Entries taken from a collection:
● ● ●

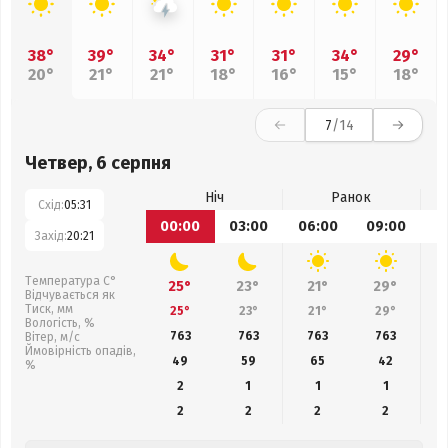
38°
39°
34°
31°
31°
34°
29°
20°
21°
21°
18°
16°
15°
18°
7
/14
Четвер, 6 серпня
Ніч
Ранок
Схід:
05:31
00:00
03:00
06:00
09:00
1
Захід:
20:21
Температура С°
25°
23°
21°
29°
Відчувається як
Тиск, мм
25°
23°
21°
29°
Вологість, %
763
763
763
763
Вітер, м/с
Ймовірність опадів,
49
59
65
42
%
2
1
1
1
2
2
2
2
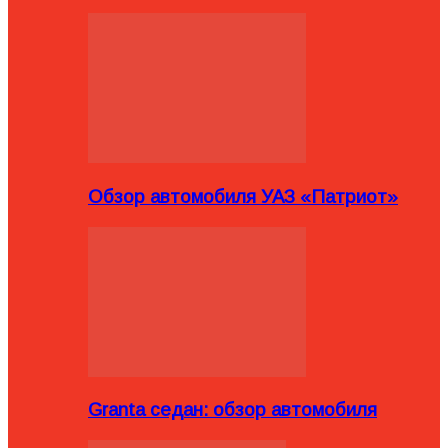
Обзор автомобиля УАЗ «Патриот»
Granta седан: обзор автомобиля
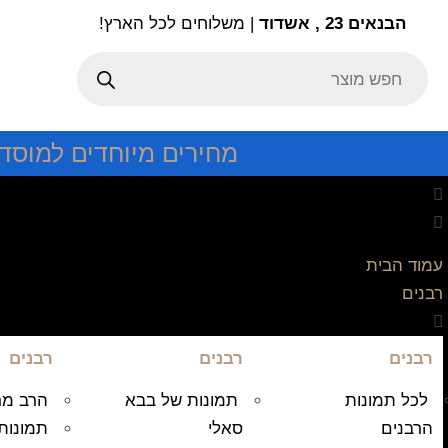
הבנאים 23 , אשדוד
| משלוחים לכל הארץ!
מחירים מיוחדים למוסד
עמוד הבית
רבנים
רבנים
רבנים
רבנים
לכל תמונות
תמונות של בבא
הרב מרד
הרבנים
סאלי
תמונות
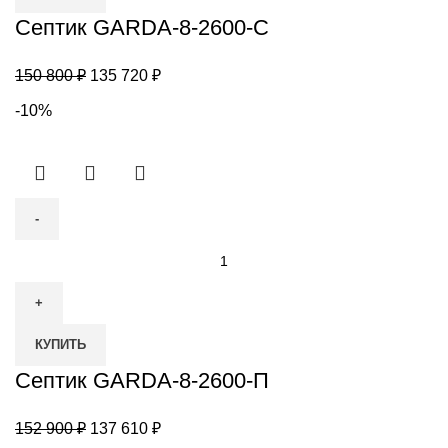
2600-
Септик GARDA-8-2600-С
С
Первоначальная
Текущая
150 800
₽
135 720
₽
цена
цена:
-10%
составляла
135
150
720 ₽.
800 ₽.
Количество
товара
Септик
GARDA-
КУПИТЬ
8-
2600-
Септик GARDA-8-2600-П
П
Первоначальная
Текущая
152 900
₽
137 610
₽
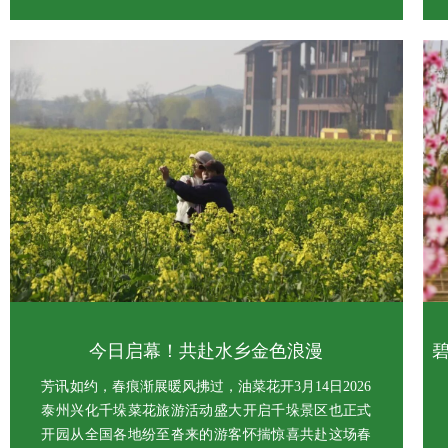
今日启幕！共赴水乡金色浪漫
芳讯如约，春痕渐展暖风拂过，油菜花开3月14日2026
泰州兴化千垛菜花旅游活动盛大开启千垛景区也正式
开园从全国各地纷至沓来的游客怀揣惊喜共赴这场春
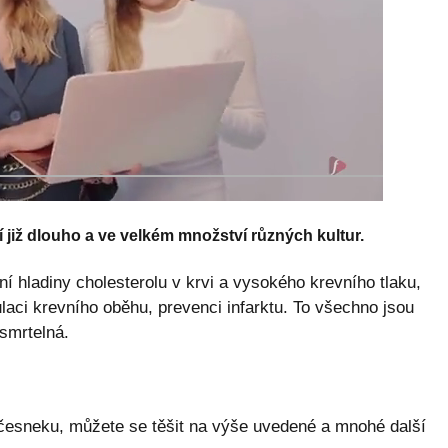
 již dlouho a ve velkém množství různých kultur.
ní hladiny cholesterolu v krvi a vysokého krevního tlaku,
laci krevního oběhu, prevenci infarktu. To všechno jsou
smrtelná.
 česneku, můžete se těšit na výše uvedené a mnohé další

● ● ●

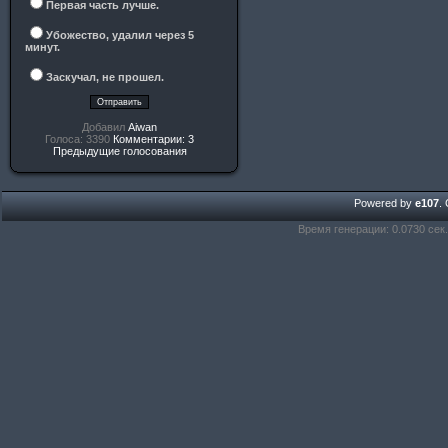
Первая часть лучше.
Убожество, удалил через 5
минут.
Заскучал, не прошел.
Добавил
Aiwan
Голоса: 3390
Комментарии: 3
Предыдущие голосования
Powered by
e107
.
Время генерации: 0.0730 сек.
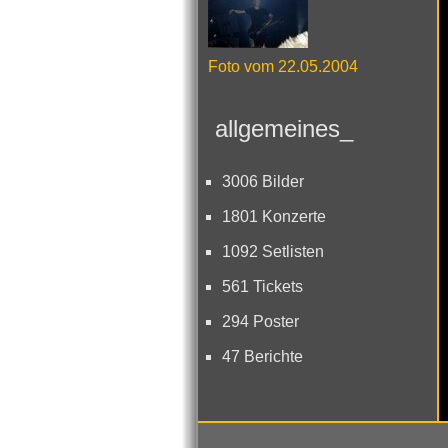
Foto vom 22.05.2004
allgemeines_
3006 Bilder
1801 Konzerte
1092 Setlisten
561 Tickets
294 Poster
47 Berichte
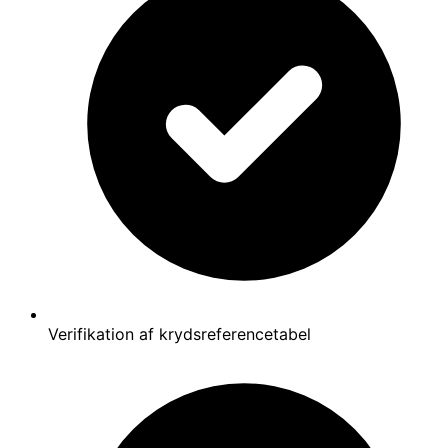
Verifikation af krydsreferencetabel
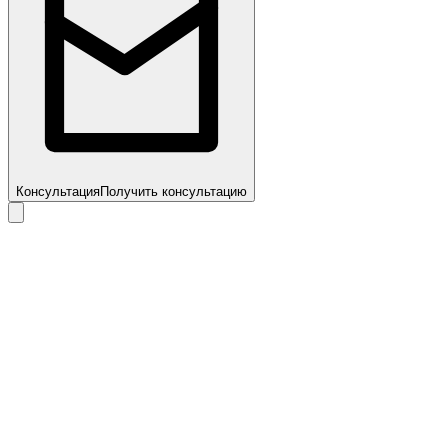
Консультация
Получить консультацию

● ● ●

- **ABOUT THIS TASK**: Copy each line in the entries above where "GARDA" turns up.

- **EXPECTED ANSWER**:
Септик GARDA-8-2600-С
GARDA-
Септик GARDA-8-2600-П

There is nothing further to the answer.